Um Fado...
Entretien avec Carina Salvado
CMTRA : Comment es-tu tombée
dans le fado ?
J’ai toujours fait de la musique. J’ai eu
des groupes assez tôt, quand j’étais
ado. Ma culture musicale était plutôt
grunge, rock ou pop à l’époque.
Ensuite, quand j’ai eu 19 ans, j’ai rencontré
et écouté des gens de l’univers
jazz puis j’ai fait des reprises de standards
et des compositions aussi, toujours
en tant que chanteuse.
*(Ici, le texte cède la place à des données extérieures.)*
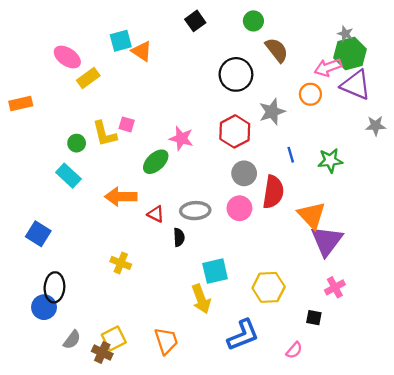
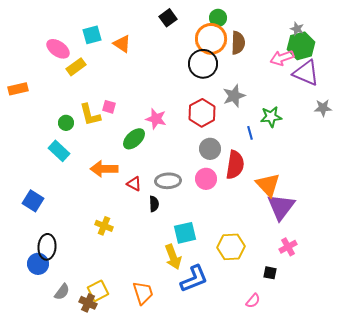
cyan square: (121, 41) -> (92, 35), moved
brown semicircle: (277, 50) -> (238, 43), turned 40
orange circle: (310, 94) -> (211, 39), moved, size x1.6
green star: (330, 161) -> (271, 117), moved
blue L-shape: (243, 335) -> (194, 279), moved

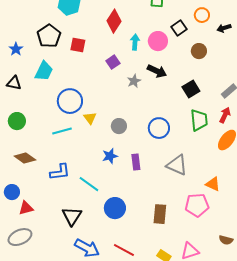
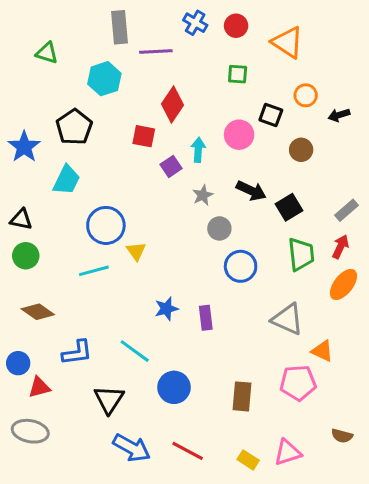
black square: (179, 28) -> (271, 115), turned -35
cyan arrow: (135, 42) -> (198, 150), moved
red square: (78, 45) -> (144, 136), moved
blue star: (16, 49) -> (24, 147), size x1.5
black arrow: (157, 71) -> (251, 191), moved
black triangle: (14, 83) -> (21, 219), moved
gray circle: (119, 126) -> (219, 228), moved
gray triangle: (177, 165) -> (287, 319), moved
blue L-shape: (60, 172) -> (77, 353), moved
gray ellipse: (20, 237) -> (30, 431), turned 35

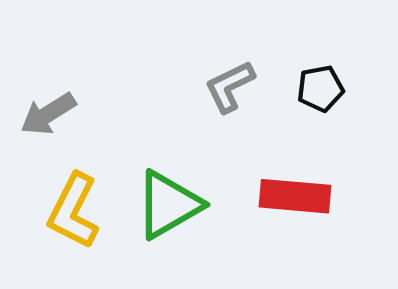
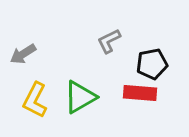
black pentagon: (320, 89) -> (152, 64), moved, size x1.4

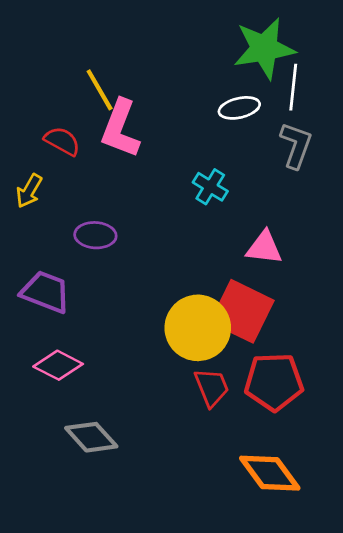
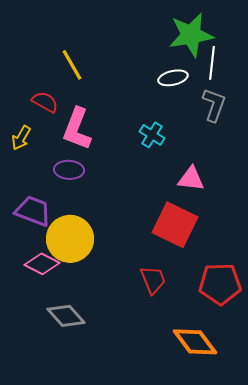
pink L-shape: (120, 129) -> (77, 129), moved
yellow circle: (198, 328) -> (70, 239), moved
red pentagon: (274, 382) -> (220, 284), moved

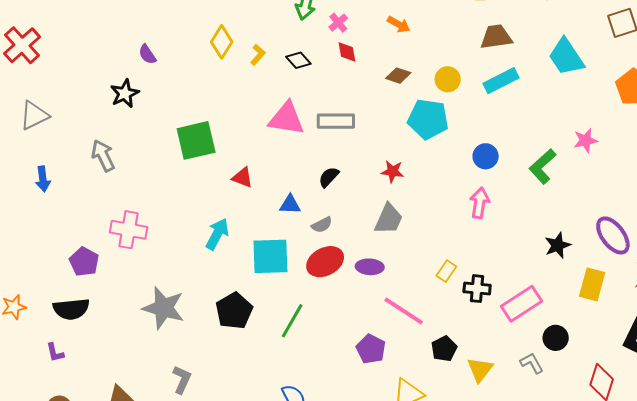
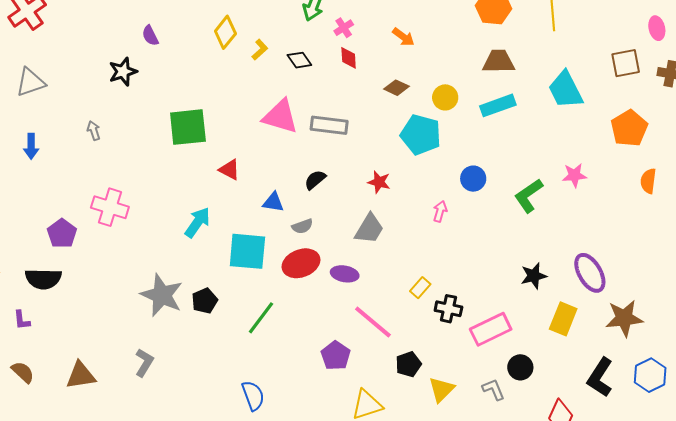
gray arrow: (103, 156) -> (94, 131), size x0.6
pink arrow: (480, 203) -> (440, 211), moved, size x0.7
gray star: (164, 308) -> (162, 295), moved
black pentagon: (234, 311) -> (205, 301), size x0.7

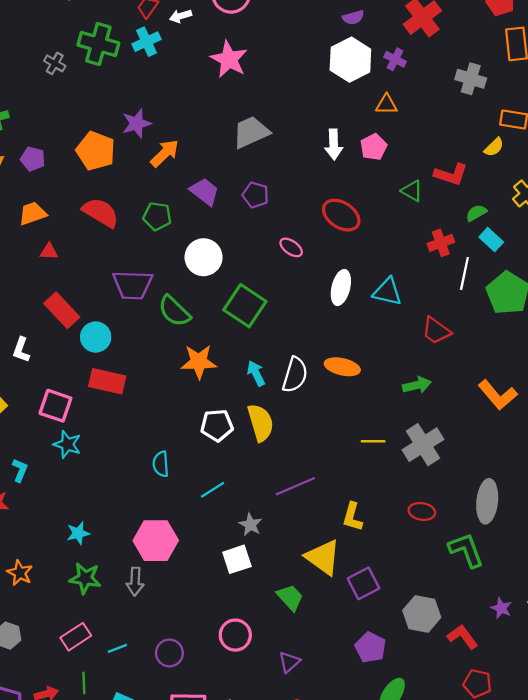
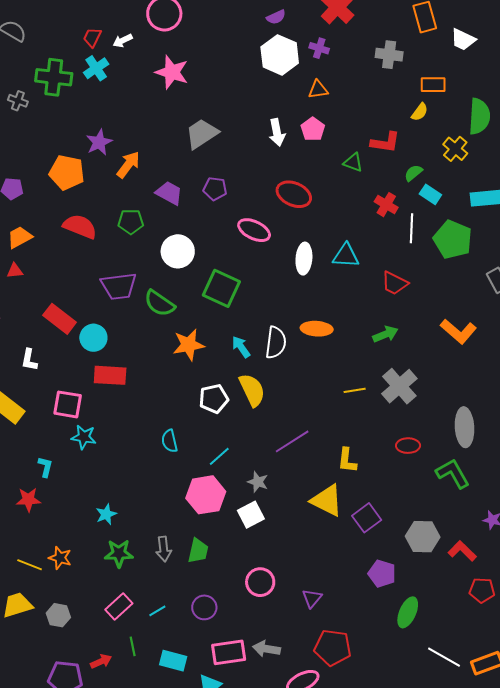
red cross: (441, 243) -> (386, 205), turned -30
pink ellipse: (291, 247) -> (254, 230), size x1.5
red triangle: (49, 251) -> (15, 271), moved
pink hexagon: (156, 541) -> (206, 495), moved
green trapezoid: (290, 597) -> (198, 551), moved, turned 64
Ce sont les
rencontres humaines qui m’ont emmenée
d’un style musical à un autre et
surtout de longues nuits passées à
écouter des disques (merci JS Bach),
ce qui parfois ouvre de belles portes.
Le fado est quelque chose qui s’impose
à moi, c’est mon sang mélangé à
l’inconnu… Il y a quelques années, je
travaillais à Harmonia Mundi et je me
suis mise à réécouter du fado, à relever
des morceaux aux heures creuses et
puis j’ai eu envie de le chanter, le
partager…
Tu as donc redécouvert l’un des
répertoires de ton pays d’origine…
Voilà. Je suis née ici mais ma famille
est là-bas, au Portugal. Je parle le portugais
couramment puisque mes
parents ont commencé par me parler
en cette langue et puis j’ai eu l’occasion
d’y aller très régulièrement,
même si je ne découvre réellement le
pays que depuis deux ans parce qu’en
tant que fille, je n’avais pas tellement
la possibilité de sortir ou de découvrir
par moi-même. Cette année, je suis
allée à Lisbonne et j’ai chanté dans des
restaurants. J’ai sympathisé avec des
gens qui tiennent des bars et tous les
soirs j’allais dans ces endroits et
j’avais le droit de faire deux ou trois
fados. C’était une belle expérience.
Par contre, au niveau de la place que
j’occupais, ce n’était pas évident. Je
me suis rendue compte qu’en n’étant
pas née là-bas, j’étais considérée
comme une chanteuse de fado
« mutante ». On me présentait toujours
comme « la Française ». Peut-être que
si j’allais habiter là-bas, je finirais par
entrer dans ce monde du fado traditionnel
mais ce n’est pas non plus ce
que j’ai envie de faire parce que ce
n’est pas mon histoire… Même si ça
aurait pu l’être.
On a l’image du fado comme un
répertoire triste exclusivement
chanté par des femmes…
Non, il y a autant d’hommes que de
femmes qui chantent le fado. C’est
vrai que les interprètes les plus
connues sont des femmes, comme
Amalia ou Mariza qui ont fait voyager
le fado dans le monde entier, mais il y
a aussi quelques interprètes masculins
qui commencent à émerger. Il y a
énormément de styles différents dans
le fado. Celui que chantait Amalia,
c’est le « fado-poésie », le « fadochanson
», elle reprenait des poèmes
ou écrivait des paroles sur des grilles
de fado existantes ou écrites pour elle.
C’est assez différent du fado populaire
qui raconte des histoires de la vie quotidienne.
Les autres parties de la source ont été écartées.